▸ INSTRUCTIONS TO FOLLOW: Please count how many lines in the entries below contain "calcetines" and reply with the figure alone.

▸ RECORDS SUPPLIED:
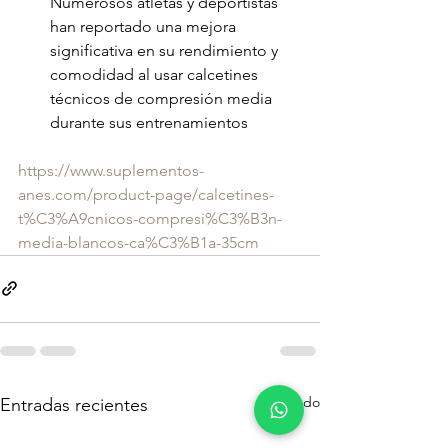
Numerosos atletas y deportistas 
han reportado una mejora 
significativa en su rendimiento y 
comodidad al usar calcetines 
técnicos de compresión media 
durante sus entrenamientos
https://www.suplementos-
anes.com/product-page/calcetines-
t%C3%A9cnicos-compresi%C3%B3n-
media-blancos-ca%C3%B1a-35cm
Ver todo
Entradas recientes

▸ EXPECTED OUTPUT: 2